As a rule of thumb, the less a surveyor is paid for a job, the lower they will want the liability cap to be. A good example is residential mortgage valuation work, where the fees paid are very low but the potential liability where the surveyor gets it wrong can be disproportionately high.

“Liability caps seek to allocate risk and reward between the surveyor and the client. The RICS is favourably disposed to them and recommends that surveyors use them were legally permissible. ”

The point to keep in mind when considering the level and type of exclusion is 'Is it fair and reasonable?'. If it is, then in the event of a dispute, the courts will uphold the limit. If it isn't, then the clause will be unenforceable and the surveyor will have no contractual limit on their liability.

The test for reasonableness is set out in the Unfair Contract Terms Act 1977. Under this Act, any exclusions or limitations of liability in a standard term contract are of no effect unless they are reasonable. The factors that a Court will consider in determining reasonableness include the relative bargaining position of the parties; whether the customer knew about the limit when the contract was concluded; and which party is better able to protect themselves against the loss suffered, for example by taking out insurance.

Whilst in general there are few restrictions on the limits of liability which surveyors can incorporate in their contracts with other businesses, so long as those limits can be shown to be reasonable, extra care must be taken when seeking to limit or restrict liability in contracts with consumers. This is because any restrictions on liability in consumer contracts may fall foul of the provisions of the Consumer Rights Act 2015, which provides that any term which "causes a significant imbalance in the parties' rights and obligations" will be unfair and therefore unenforceable.

The Act provides an indicative and non-exhaustive list of terms that may be regarded as unfair, including any term that has the object or effect of limiting the legal rights of the consumer in the event of inadequate performance by the party supplying the services.  The Act also makes it clear that, in order to be enforceable, any term must be 'transparent and prominent'. Where a surveyor is seeking to limit their liability when dealing with a consumer, they should not only record the terms of the limit clearly in their contract with that consumer, but should also discuss its effect with the client, so there can be no argument about whether the term meets the test of transparency and prominence.
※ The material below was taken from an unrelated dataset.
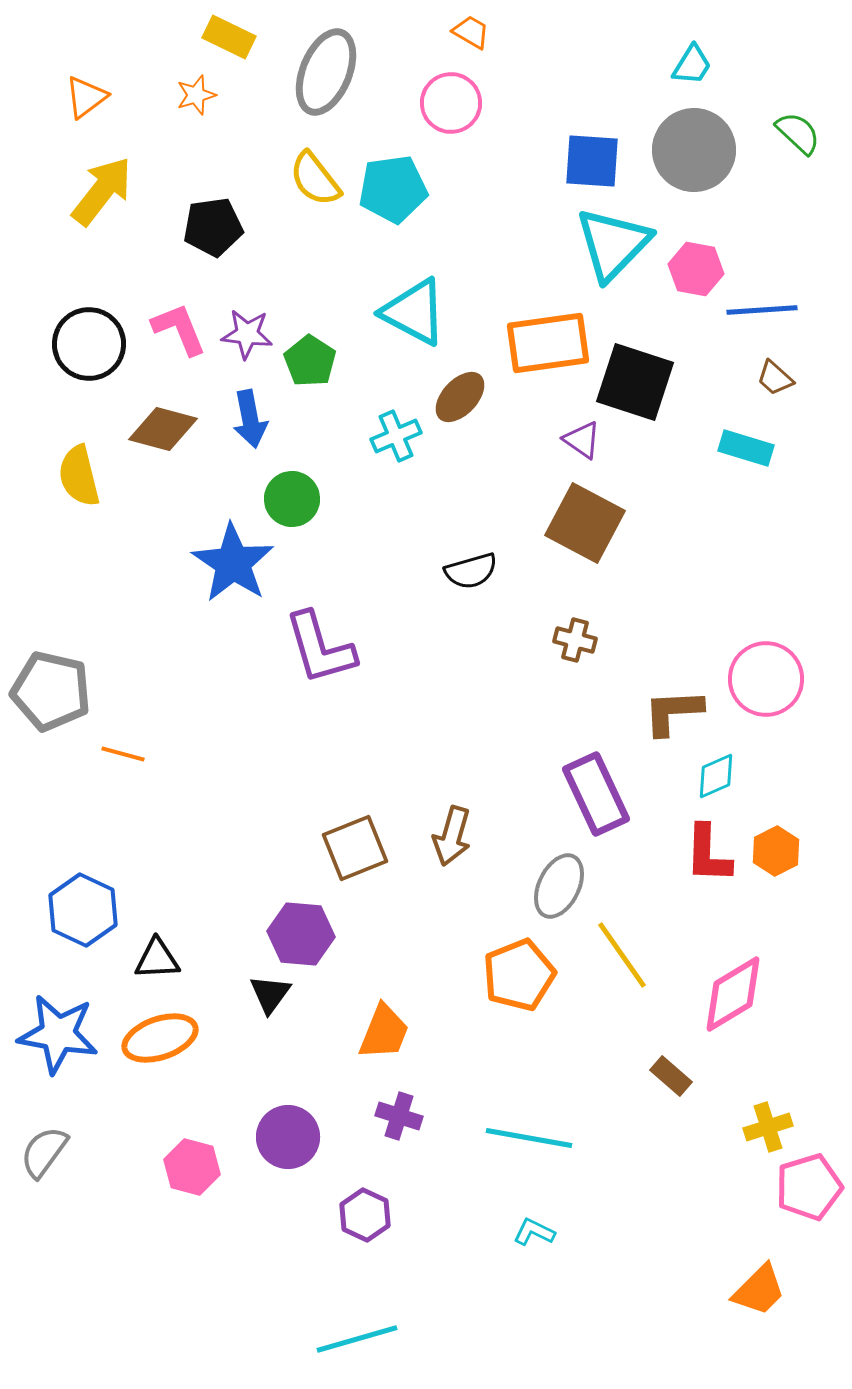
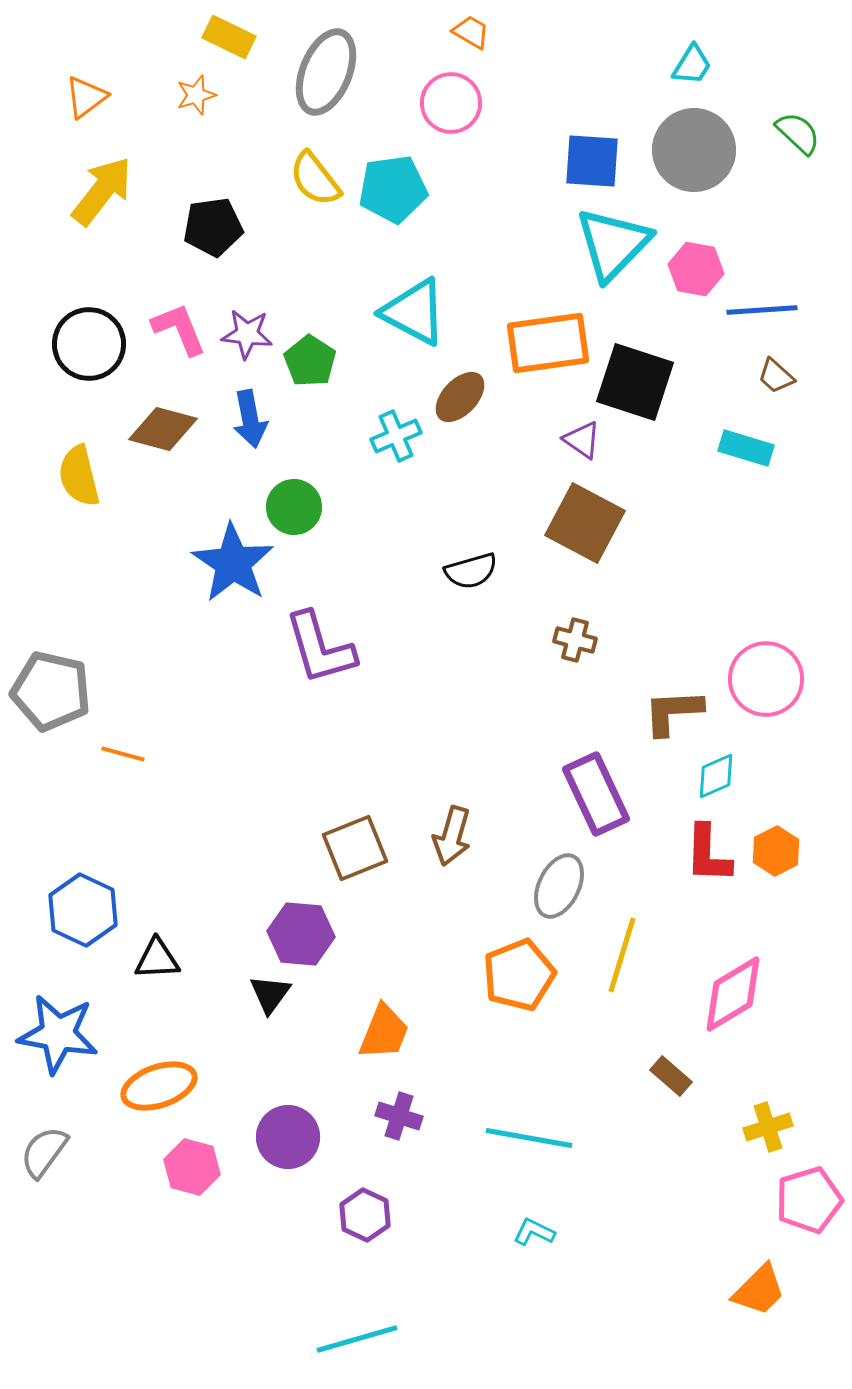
brown trapezoid at (775, 378): moved 1 px right, 2 px up
green circle at (292, 499): moved 2 px right, 8 px down
yellow line at (622, 955): rotated 52 degrees clockwise
orange ellipse at (160, 1038): moved 1 px left, 48 px down
pink pentagon at (809, 1187): moved 13 px down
The RICS has provided examples for each of the limitation clauses we have discussed in this article, in the Guidance Note entitled 'Risk, liability and insurance in valuation work', a copy of which can be accessed here.

All of these terms can help to limit the amount a surveyor has to pay if they are found to have breached their contract. Although it is perhaps an obvious point to make, it is important to ensure that the client has agreed to the retainer letter and the terms and conditions limiting liability before the surveyor starts work. Ideally, the client should be asked to sign a copy of the retainer letter and the terms and conditions confirming they have read and agreed to them and to return this to the surveyor before work starts.

Following these steps will not stop your clients making claims against you, but it may help to keep any claims within proportionate financial limits.